The company’s distribution business gives it important tactical and strategic advantages that provide additional strength to the group as a whole, he noted. “It is an extremely cash-generative business that provides a common platform and true international presence in a sector we scope for further ­consolidation.”

In keeping with that view, Walgreens and Alliance Boots in 2013 forged a long-term strategic relationship with AmerisourceBergen Corp. The partnership includes equity in the distributor and entails: a 10-year comprehensive primary pharmaceutical distribution contract with Walgreens; access to generic drugs and related pharmaceutical products; and opportunities to accelerate AmerisourceBergen’s efforts to grow its specialty and manufacturer services businesses domestically and ­internationally.

Walgreens and Alliance Boots were given the right to buy up to 23% of AmerisourceBergen, starting with a 7% stake on the open market.
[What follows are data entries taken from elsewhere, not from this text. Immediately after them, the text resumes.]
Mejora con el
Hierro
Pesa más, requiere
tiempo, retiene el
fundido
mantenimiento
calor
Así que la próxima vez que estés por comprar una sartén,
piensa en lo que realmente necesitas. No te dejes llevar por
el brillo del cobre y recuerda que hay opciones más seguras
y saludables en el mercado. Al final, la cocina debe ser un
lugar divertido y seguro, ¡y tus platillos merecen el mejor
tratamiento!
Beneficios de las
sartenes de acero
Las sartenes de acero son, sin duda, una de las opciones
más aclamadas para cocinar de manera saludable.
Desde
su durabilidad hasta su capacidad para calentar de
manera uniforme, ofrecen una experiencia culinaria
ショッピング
And Walgreens has more than a new corporate name. The creation of WBA has been accompanied by an influx of new managers, many with retail experience with the Boots chain overseas. There is, first and foremost, Walgreens president Alex Gourlay. Before joining the chain in October 2013, Gourlay was chief executive of the Health and Beauty Division of Alliance Boots.
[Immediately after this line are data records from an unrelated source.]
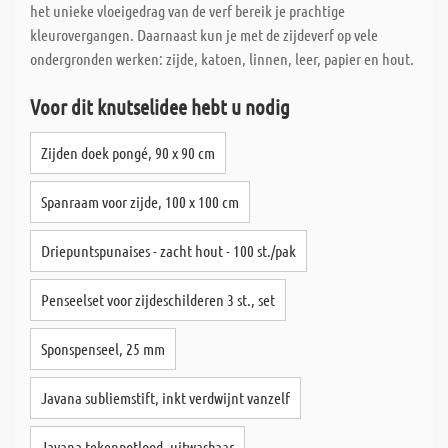
het unieke vloeigedrag van de verf bereik je prachtige
kleurovergangen. Daarnaast kun je met de zijdeverf op vele
ondergronden werken: zijde, katoen, linnen, leer, papier en hout.
Voor dit knutselidee hebt u nodig
Zijden doek pongé, 90 x 90 cm
Spanraam voor zijde, 100 x 100 cm
Driepuntspunaises - zacht hout - 100 st./pak
Penseelset voor zijdeschilderen 3 st., set
Sponspenseel, 25 mm
Javana subliemstift, inkt verdwijnt vanzelf
Javana tekenpotlood, uitwasbaar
Then there’s Richard Ashworth, who filled the new position of president of pharmacy and retail operations. Having started his career at Walgreens as a part-timer while still in high school 23 years ago and subsequently earning a pharmacy degree, Ashworth knows the drug chain’s business and how customers respond to it from the store level up. Before taking on his current role, he was one of the first executives to reap the benefits of the cross-fertilization between Walgreens and Alliance Boots. He spent a year in the U.K. where, as director of health care, he led the development and implementation of Boots’ health care strategy.

Linda Filler this year became Walgreens’ president of retail products and chief merchandising officer. She had been president of specialty chain Claire’s Stores Inc. and chief merchandising officer at Sam’s Club.

Across its divisions, WBA has “excellent people running solid businesses and running them well on a daily basis,” remarked ­Pessina. What the employees reporting to them require is a clear direction and common goal translated into management action relevant to them and their roles, he said. “I believe that for the most part we have people to deliver that.”